Building up U.S. production is still ongoing.
Sanofi-Aventis SA is the major supplier for the U.S. market, making about 50 million doses annually at a plant in Swiftwater, Pennsylvania.
A second Swiftwater plant could produce another 50 million doses of seasonal vaccine this year if cleared by U.S. regulators, Sanofi spokeswoman Donna Cary said. When fully operational, that plant could churn out 100 million doses of the three-strain seasonal vaccine, said Cary, but she declined to say when that would be.
Other companies including GlaxoSmithKline Plc and Novartis AG make at least part of the vaccine outside the U.S.
PHENOMENAL EXPANSION
The funding for vaccine manufacturing has produced “phenomenal expansion in manufacturing capacity,” Dr. Anne Schuchat, an interim deputy director at the Centers for Disease Control and Prevention, told a Senate hearing.

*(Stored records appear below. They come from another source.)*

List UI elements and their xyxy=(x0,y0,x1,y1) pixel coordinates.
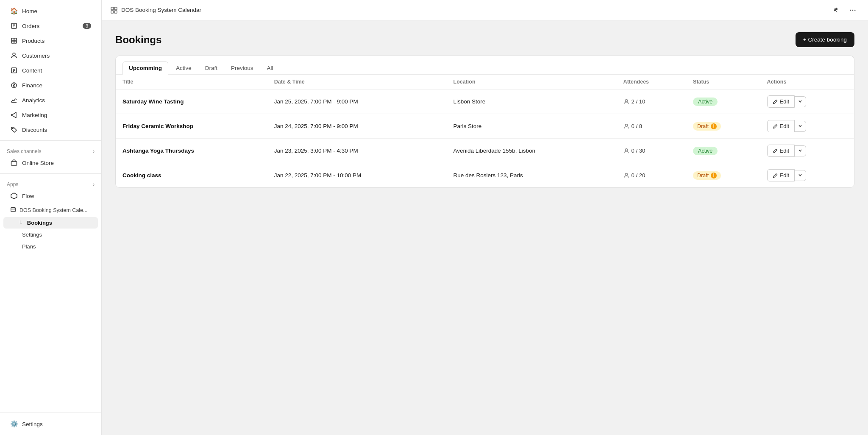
booking-title: Cooking class xyxy=(116,163,267,188)
sidebar-item-online-store[interactable]: Online Store xyxy=(3,156,98,170)
table-row: Friday Ceramic WorkshopJan 24, 2025, 7:0… xyxy=(116,114,854,139)
edit-button[interactable]: Edit xyxy=(767,95,795,108)
page-title: Bookings xyxy=(115,34,161,46)
bookings-tabs: Upcomming Active Draft Previous All xyxy=(116,56,854,75)
attendees-count: 0 / 30 xyxy=(632,148,645,154)
col-title: Title xyxy=(116,75,267,89)
booking-status: Active xyxy=(686,89,760,114)
finance-icon xyxy=(10,81,18,89)
table-row: Cooking classJan 22, 2025, 7:00 PM - 10:… xyxy=(116,163,854,188)
tab-all[interactable]: All xyxy=(261,62,279,74)
booking-datetime: Jan 25, 2025, 7:00 PM - 9:00 PM xyxy=(267,89,447,114)
booking-title: Ashtanga Yoga Thursdays xyxy=(116,139,267,163)
attendees-icon xyxy=(623,173,629,178)
online-store-icon xyxy=(10,159,18,167)
topbar: DOS Booking System Calendar xyxy=(102,0,868,20)
chevron-down-icon xyxy=(798,124,802,128)
tab-upcoming[interactable]: Upcomming xyxy=(122,61,168,75)
apps-expand[interactable]: › xyxy=(93,181,95,187)
sidebar-item-flow[interactable]: Flow xyxy=(3,189,98,203)
sidebar-item-customers[interactable]: Customers xyxy=(3,48,98,63)
tab-draft[interactable]: Draft xyxy=(199,62,223,74)
sidebar-item-home[interactable]: 🏠 Home xyxy=(3,4,98,18)
svg-rect-22 xyxy=(111,7,114,10)
sales-channels-expand[interactable]: › xyxy=(93,148,95,154)
attendees-count: 0 / 8 xyxy=(632,123,642,129)
svg-point-8 xyxy=(13,53,15,56)
booking-location: Rue des Rosiers 123, Paris xyxy=(447,163,617,188)
actions-dropdown-button[interactable] xyxy=(795,96,806,107)
edit-button[interactable]: Edit xyxy=(767,120,795,132)
chevron-down-icon xyxy=(798,99,802,103)
svg-point-26 xyxy=(850,9,851,11)
attendees-icon xyxy=(623,148,629,154)
booking-attendees: 0 / 30 xyxy=(617,139,686,163)
booking-title: Saturday Wine Tasting xyxy=(116,89,267,114)
main-content: DOS Booking System Calendar Bookings + C… xyxy=(102,0,868,435)
orders-icon xyxy=(10,22,18,30)
sidebar-item-bookings[interactable]: └ Bookings xyxy=(3,217,98,229)
sidebar-item-analytics[interactable]: Analytics xyxy=(3,93,98,107)
svg-point-31 xyxy=(625,148,627,151)
tab-previous[interactable]: Previous xyxy=(225,62,259,74)
topbar-pin-button[interactable] xyxy=(829,3,843,17)
booking-status: Draft i xyxy=(686,114,760,139)
page-content: Bookings + Create booking Upcomming Acti… xyxy=(102,20,868,435)
edit-icon xyxy=(773,173,778,178)
status-badge-draft: Draft i xyxy=(693,171,721,180)
create-booking-button[interactable]: + Create booking xyxy=(796,32,854,47)
flow-icon xyxy=(10,192,18,200)
topbar-more-button[interactable] xyxy=(846,3,860,17)
svg-rect-23 xyxy=(114,7,117,10)
actions-dropdown-button[interactable] xyxy=(795,145,806,156)
draft-info-icon: i xyxy=(711,173,717,178)
svg-rect-24 xyxy=(111,11,114,13)
edit-button[interactable]: Edit xyxy=(767,145,795,157)
attendees-count: 2 / 10 xyxy=(632,98,645,105)
sidebar-item-products[interactable]: Products xyxy=(3,33,98,48)
actions-dropdown-button[interactable] xyxy=(795,170,806,181)
sidebar-item-dos-settings[interactable]: Settings xyxy=(3,229,98,240)
sidebar-item-discounts[interactable]: Discounts xyxy=(3,123,98,137)
actions-dropdown-button[interactable] xyxy=(795,121,806,132)
attendees-icon xyxy=(623,99,629,105)
attendees-icon xyxy=(623,123,629,129)
tab-active[interactable]: Active xyxy=(170,62,198,74)
booking-actions: Edit xyxy=(760,89,854,114)
svg-point-28 xyxy=(854,9,856,11)
booking-status: Draft i xyxy=(686,163,760,188)
sidebar-item-finance[interactable]: Finance xyxy=(3,78,98,92)
sidebar-item-marketing[interactable]: Marketing xyxy=(3,108,98,122)
sidebar-item-dos-booking[interactable]: DOS Booking System Cale... xyxy=(3,204,98,217)
svg-point-27 xyxy=(852,9,854,11)
svg-rect-25 xyxy=(114,11,117,13)
attendees-count: 0 / 20 xyxy=(632,172,645,178)
dos-booking-icon xyxy=(10,206,16,214)
orders-badge: 3 xyxy=(83,23,91,29)
topbar-title: DOS Booking System Calendar xyxy=(121,7,201,13)
booking-actions: Edit xyxy=(760,163,854,188)
svg-rect-18 xyxy=(11,208,16,212)
sidebar-item-orders[interactable]: Orders 3 xyxy=(3,19,98,33)
edit-button[interactable]: Edit xyxy=(767,169,795,181)
svg-marker-17 xyxy=(11,193,17,199)
svg-rect-16 xyxy=(11,162,17,165)
sidebar-item-settings[interactable]: ⚙️ Settings xyxy=(3,417,98,431)
edit-icon xyxy=(773,148,778,153)
booking-datetime: Jan 22, 2025, 7:00 PM - 10:00 PM xyxy=(267,163,447,188)
table-row: Ashtanga Yoga ThursdaysJan 23, 2025, 3:0… xyxy=(116,139,854,163)
status-badge-active: Active xyxy=(693,147,718,155)
col-location: Location xyxy=(447,75,617,89)
svg-point-30 xyxy=(625,124,627,126)
chevron-down-icon xyxy=(798,173,802,177)
sales-channels-section: Sales channels › xyxy=(0,144,101,155)
sidebar-item-content[interactable]: Content xyxy=(3,63,98,78)
svg-point-29 xyxy=(625,99,627,101)
booking-location: Lisbon Store xyxy=(447,89,617,114)
svg-point-32 xyxy=(625,173,627,175)
booking-location: Avenida Liberdade 155b, Lisbon xyxy=(447,139,617,163)
products-icon xyxy=(10,37,18,45)
booking-datetime: Jan 23, 2025, 3:00 PM - 4:30 PM xyxy=(267,139,447,163)
sidebar-item-plans[interactable]: Plans xyxy=(3,241,98,252)
page-header: Bookings + Create booking xyxy=(115,32,854,47)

Asked if the United States could produce 300 million doses domestically now, Schuchat said officials were “very optimistic,” but added: “This virus can surprise us, and even with all those investments it may just technically be difficult.”
Other experts agreed preparedness efforts had helped, particularly with Sanofi boosting its U.S.-based production.
“We are in a good position right now in the United States,” said Dr. Kathleen Neuzil, who serves on the pandemic flu task force of the Infectious Diseases Society of America as well as a U.S. government advisory committee on vaccines.
Companies limit production each year based on how much officials think they can sell, and they could make more, she added.
Also, the seasonal vaccine contains three flu strains, but a pandemic vaccine might need only one. “You can make three times as much if only one strain is in the vaccine,” Neuzil said.
Osterholm said it was too soon to predict the U.S. capacity, as it would depend in part on what dose would be needed and whether it could be stretched with an ingredient known as an adjuvant. “There clearly has been some increase (in capacity), but it’s not clear what the increase is,” he said.
Neuzil said antiviral drugs could help address any shortfall by treating or preventing the flu, although the medicines do not offer long-term protection.
She said she worried more about vaccine availability for poor countries than for the United States.
“Ninety-five percent of influenza vaccine is made in the U.S. and Europe. As a global community, we also need to consider supply for the low-resource countries,” she said.